Zudem sehen die Autorinnen und Autoren der TA-Studie gesetzlichen Regelungsbedarf im Bereich der Biobanken, auf die vorab der Forschungsbereich Pharmakogenomik angewiesen ist. In den Biobanken werden Tausende von Blut- und Gewebeproben aufbewahrt. Diese brauchts, um die Funktionen der Gene im Zusammenspiel mit Umwelt und Lebensstil erforschen zu können. Hier stelle sich die Frage, wem die Proben gehören und wer darüber verfügen darf. Hier müsste aber auch mittels dezentraler Organisationsformen und Verschlüsselung der Proben die Einhaltung der Datenschutzbestimmungen garantiert werden. Dasselbe gelte auch für die Vertraulichkeit der mittels Gentests gewonnenen Patientendaten gegenüber Versicherungen und Arbeitgeber.

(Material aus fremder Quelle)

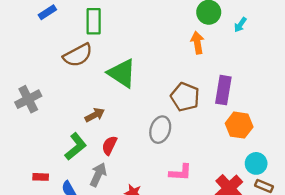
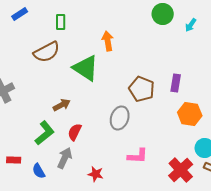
green rectangle: (94, 21) -> (61, 22), size x0.7
orange arrow: (197, 43) -> (108, 41), moved
purple rectangle: (223, 90) -> (176, 83), size x0.7

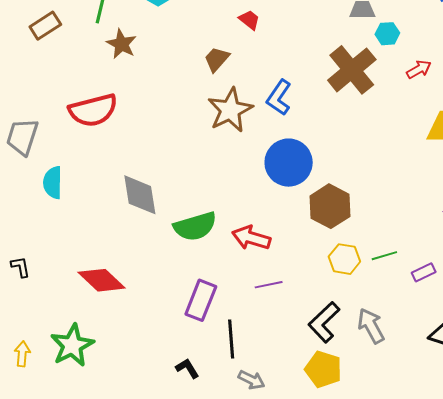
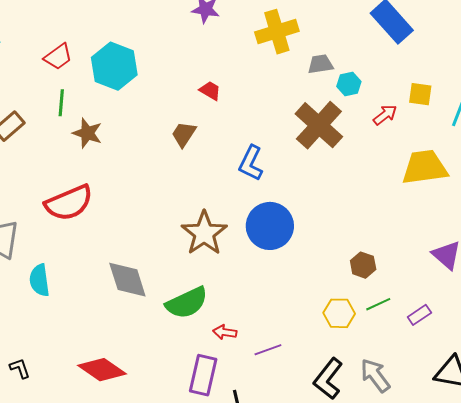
brown star: (230, 110) -> (204, 233), moved
brown hexagon: (330, 206) -> (363, 265), moved, size x0.6
red arrow: (251, 238) -> (225, 332), moved, size x0.6

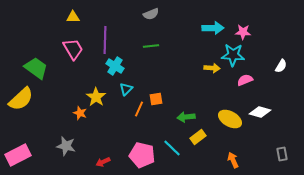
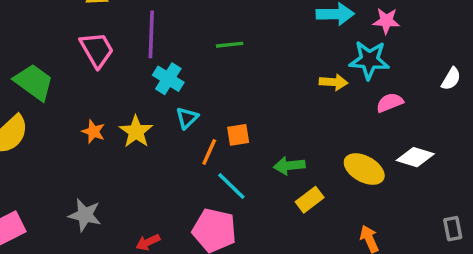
orange star: (80, 113) -> (93, 132), moved
cyan line: (172, 148) -> (231, 186), moved

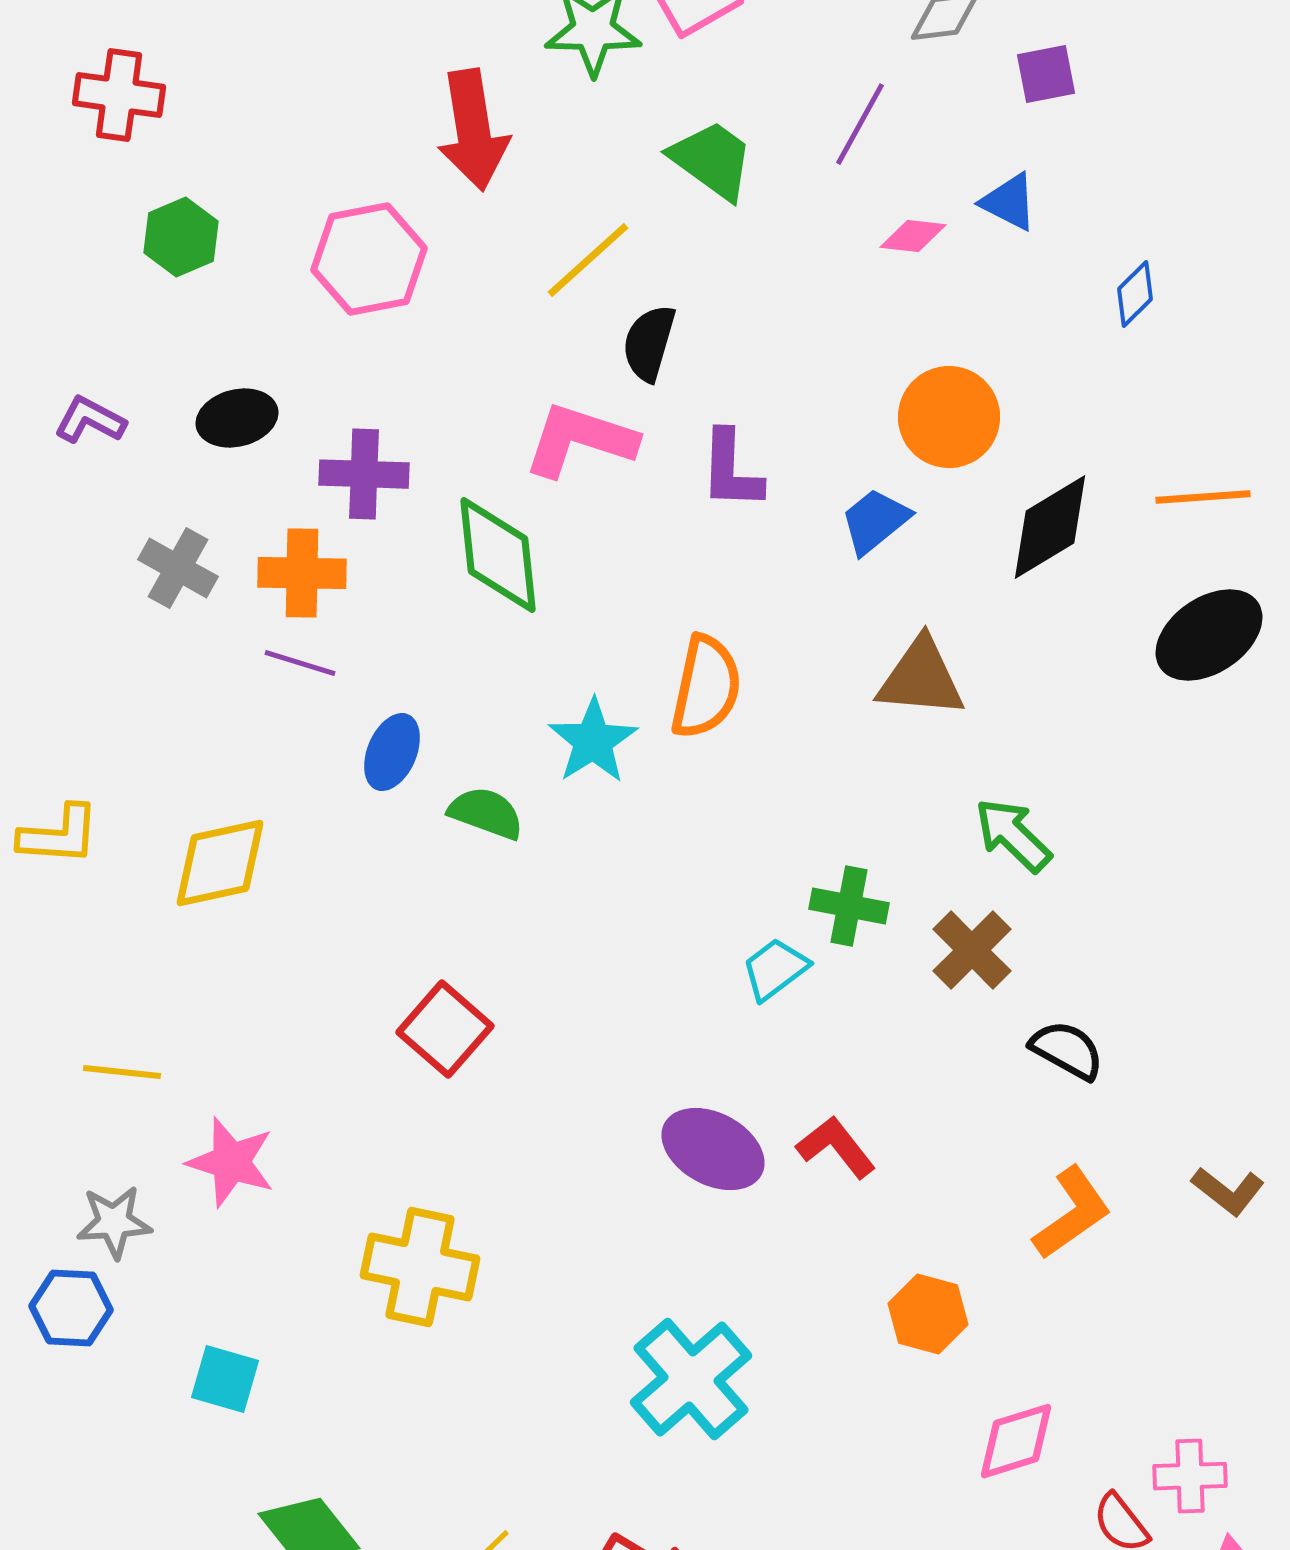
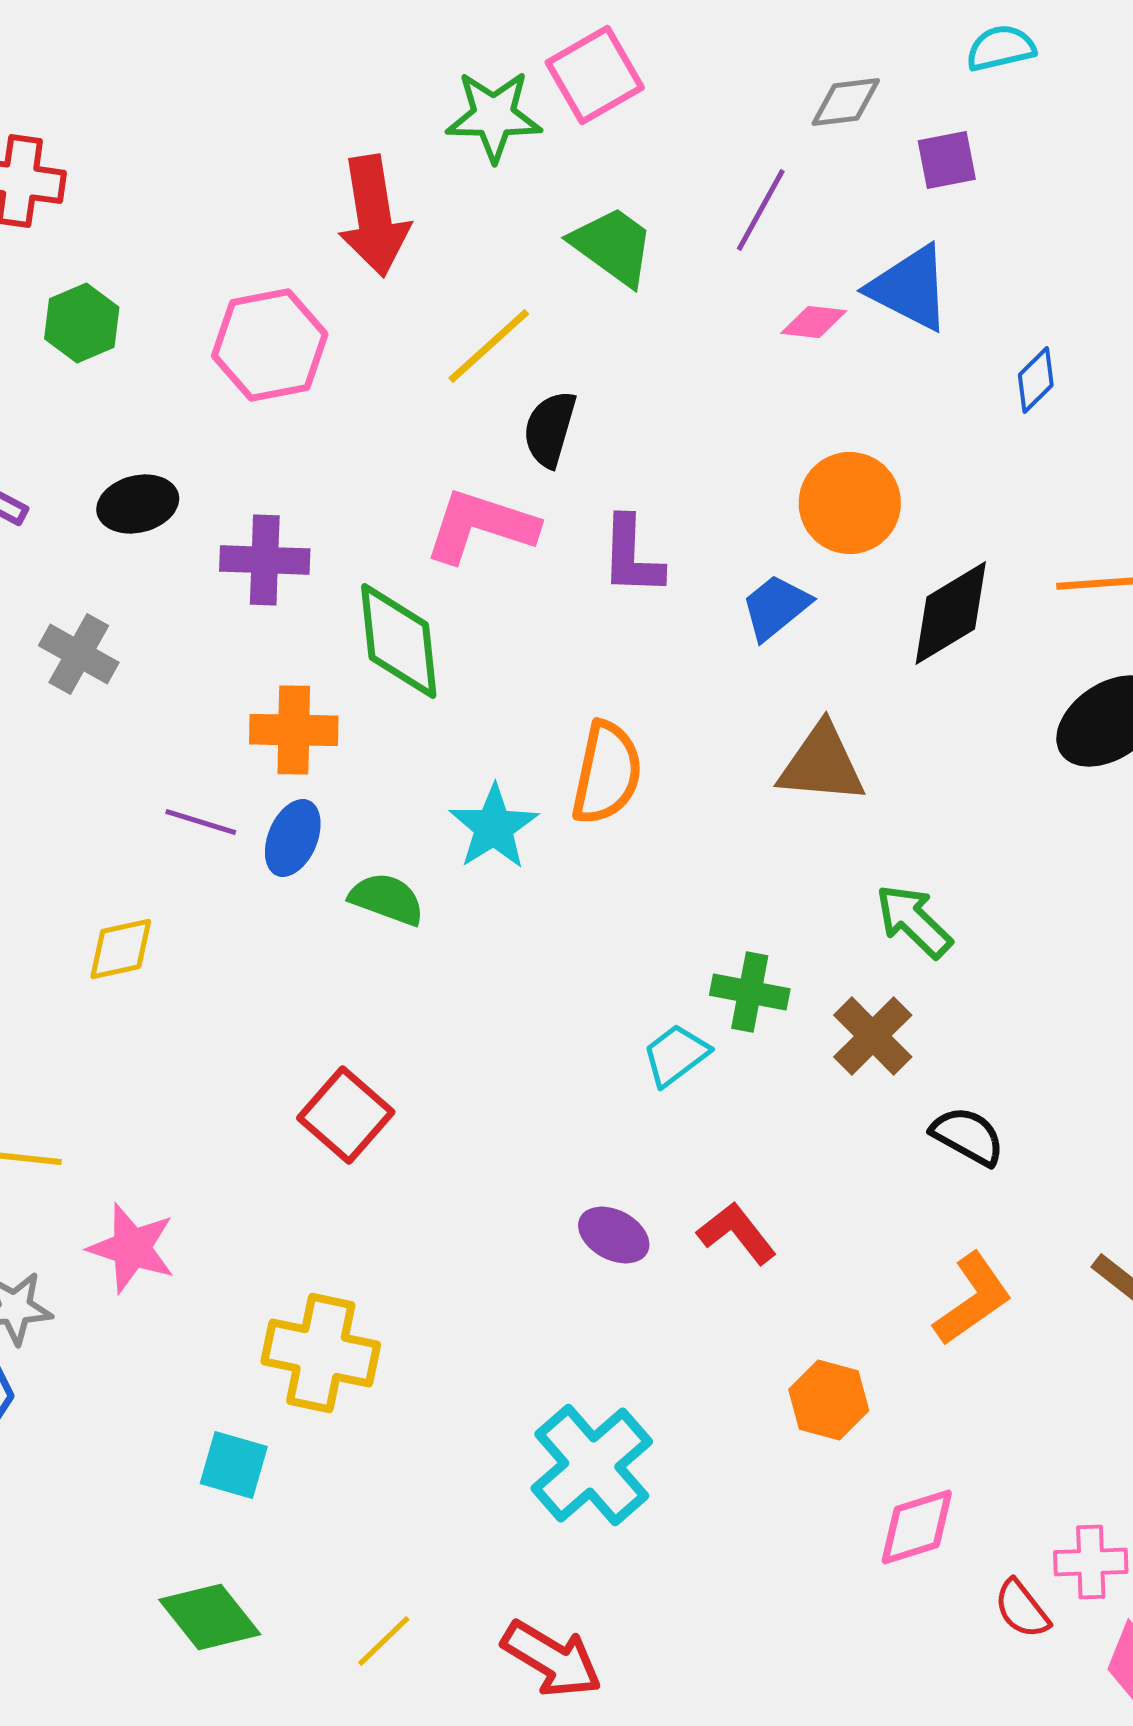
blue triangle: (1009, 202) -> (910, 288), size x1.5
orange cross: (302, 573) -> (294, 730), moved
purple line: (300, 663) -> (201, 822), moved
yellow diamond: (220, 863) -> (121, 949), size x0.7
purple ellipse: (713, 1149) -> (614, 1235), size x0.7
cyan square: (225, 1379) -> (234, 1465), moved

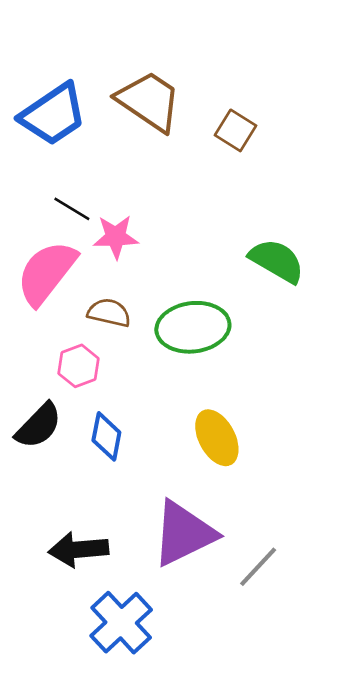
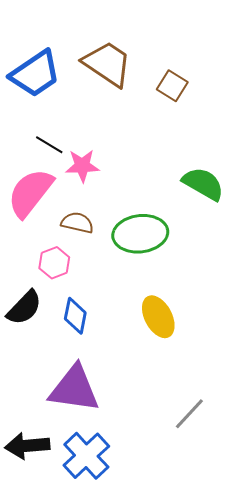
purple triangle: (184, 534) -> (74, 389), moved, turned 34
black arrow: (78, 549) -> (27, 446), moved

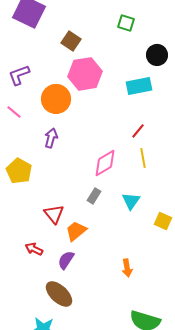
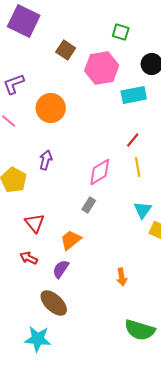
pink hexagon: (85, 74) -> (102, 68), moved
purple arrow: (51, 138) -> (46, 160), moved
cyan triangle: (131, 201) -> (143, 210), moved
red triangle: (54, 214) -> (35, 223), moved

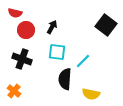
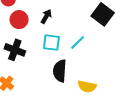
cyan line: (83, 61) -> (78, 43), moved

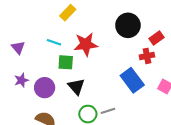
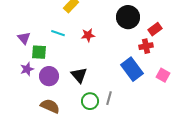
red star: (86, 44) -> (88, 35), size x0.6
green square: (66, 62) -> (39, 52), moved
gray line: (108, 111) -> (109, 98), turned -56

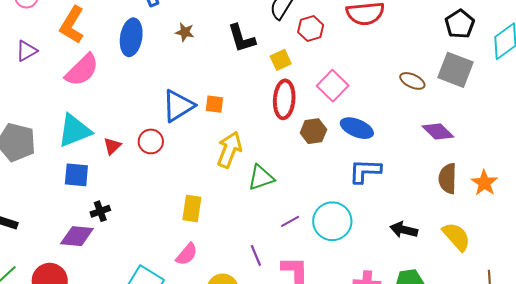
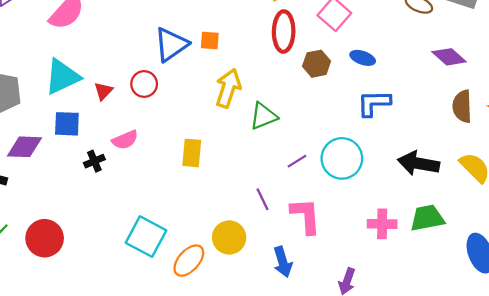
blue ellipse: (357, 128) -> (363, 58), size x0.7
black arrow: (404, 230) -> (418, 163), size x1.4
purple diamond: (77, 236) -> (24, 147), moved
pink semicircle: (187, 254) -> (125, 140), moved, turned 30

Die Auswirkungen von Pharmakogenetik und -genomik auf die künftigen Gesundheitskosten werden dagegen unterschiedlich beurteilt. Einerseits wird in der Verminderung des Risikos von Nebenwirkungen ein kostensenkendes Element gesehen. Kostensteigernd könne sich dagegen der zunehmende Bedarf an genetischen Tests auswirken, meint die TA-Studie.